Acidic, neutral and alkaline

The scale has three regions. A pH below 7 is acidic, with more hydrogen ions than hydroxide ions; lemon juice and stomach acid sit here. A pH of exactly 7 is neutral, where hydrogen and hydroxide ions balance — pure water at room temperature is the standard example. A pH above 7 is alkaline, or basic, with more hydroxide ions; soap and oven cleaner lie at this end. Indicators such as litmus or universal indicator give a quick colour reading, while a pH meter measures the value precisely.

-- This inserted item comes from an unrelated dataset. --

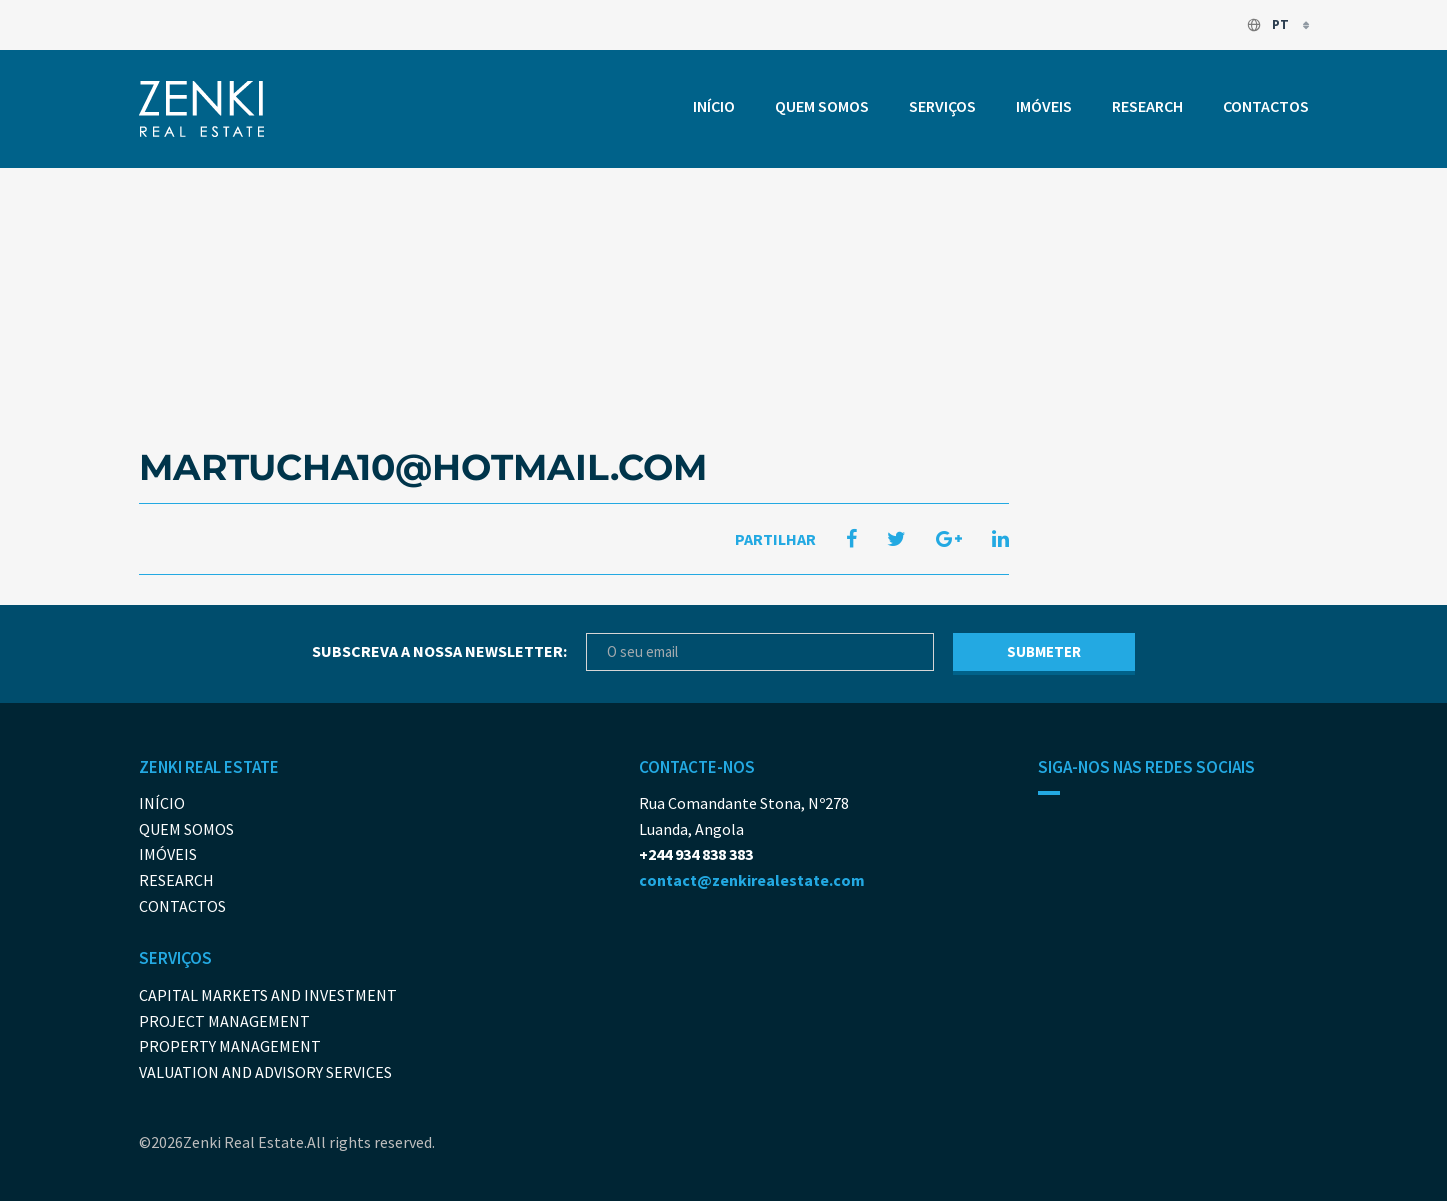 Image resolution: width=1447 pixels, height=1201 pixels. Describe the element at coordinates (714, 106) in the screenshot. I see `Início` at that location.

Why the scale is logarithmic

The pH scale is logarithmic, not linear, which has an important consequence: each whole-number change in pH represents a tenfold change in hydrogen ion concentration. A solution of pH 4 is ten times more acidic than one of pH 5, and a hundred times more acidic than one of pH 6. This is why small-looking pH differences can matter so much in biology and the environment, and why the scale can express an enormous range of concentrations in convenient single-digit numbers.

Key facts

At a glance

  • Definition: a measure of acidity or alkalinity from hydrogen ion concentration
  • Range: usually 0 to 14
  • Acidic: below 7 (more H⁺ ions)
  • Neutral: exactly 7 (pure water at 25 °C)
  • Alkaline: above 7 (more OH⁻ ions)
  • Logarithmic: each unit is a tenfold change in H⁺ concentration

Common misconceptions

What people often get wrong

Often heard: The pH scale is linear, so pH 4 is only a little more acidic than pH 6.

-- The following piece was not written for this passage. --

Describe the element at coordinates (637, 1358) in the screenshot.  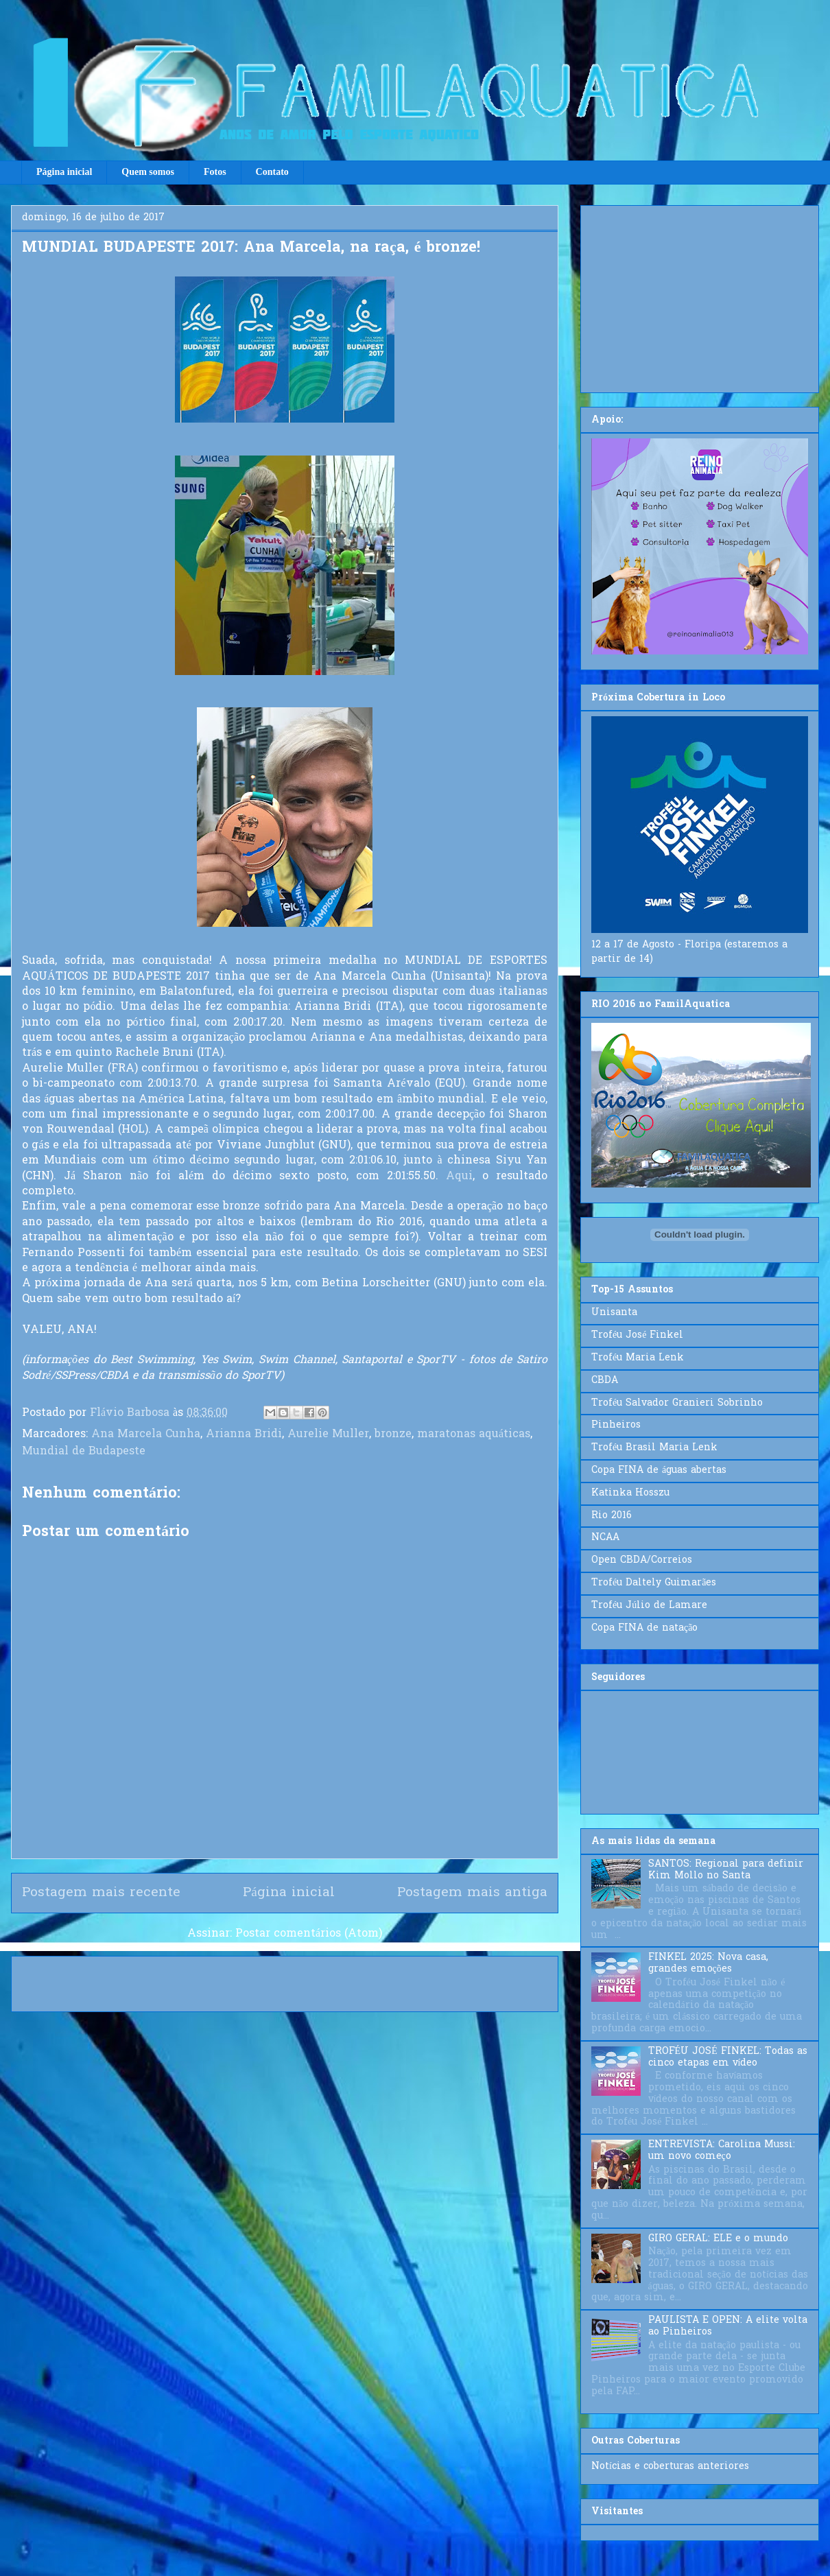
I see `Troféu Maria Lenk` at that location.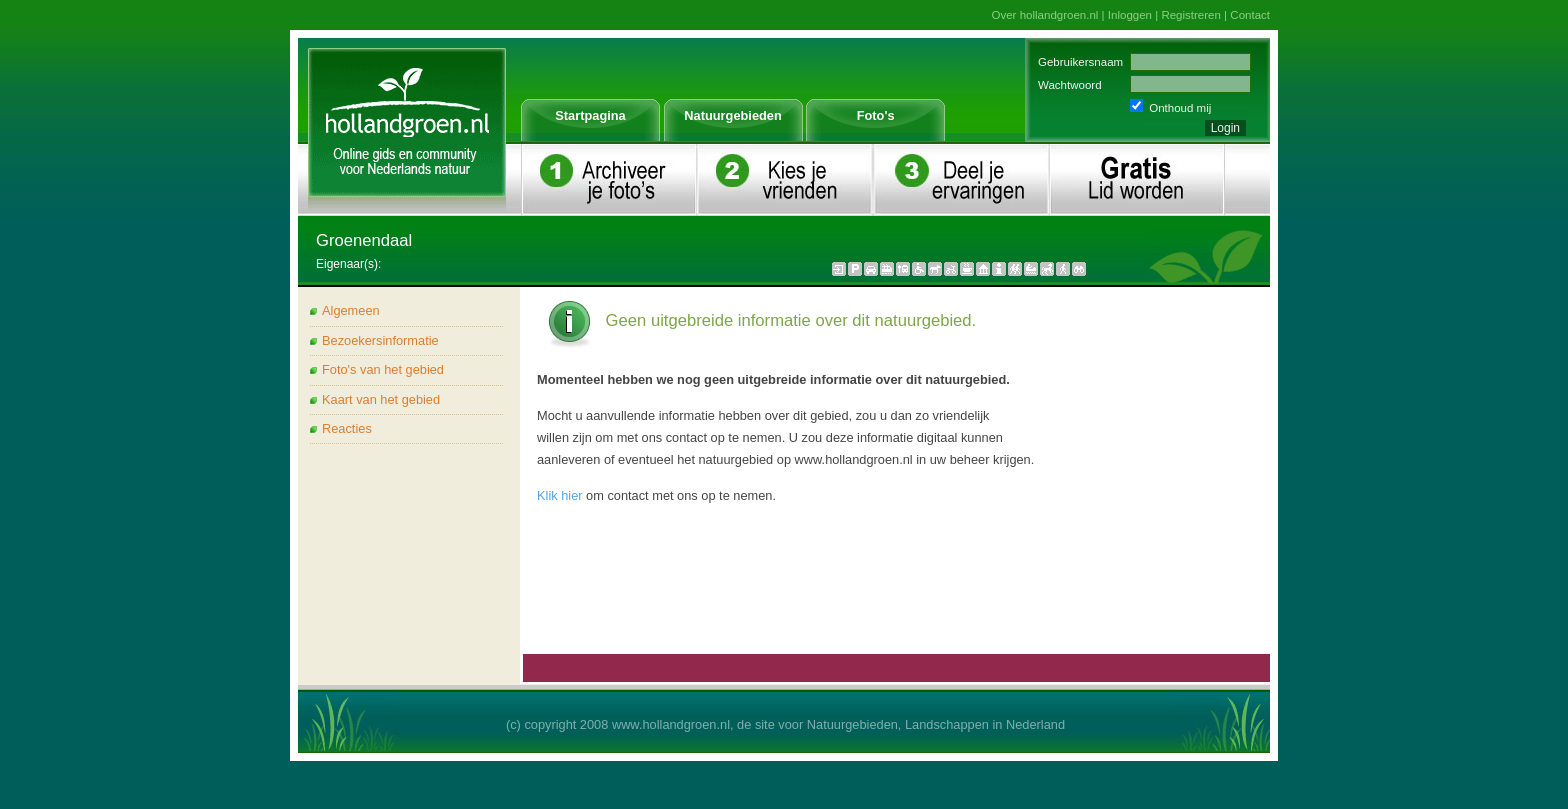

Actually: The scale is logarithmic. Each whole unit is a tenfold change, so pH 4 is a hundred times more acidic than pH 6, not slightly more.

Often heard: pH can only ever be a value between 0 and 14.

Actually: 0 to 14 covers most everyday solutions, but very strong, concentrated acids or bases can give pH values slightly below 0 or above 14.

Often heard: A pH of 7 is always neutral, at any temperature.

Actually: Neutral pH equals 7 specifically at 25 °C. Because water’s ionisation changes with temperature, the exact neutral point shifts slightly at other temperatures.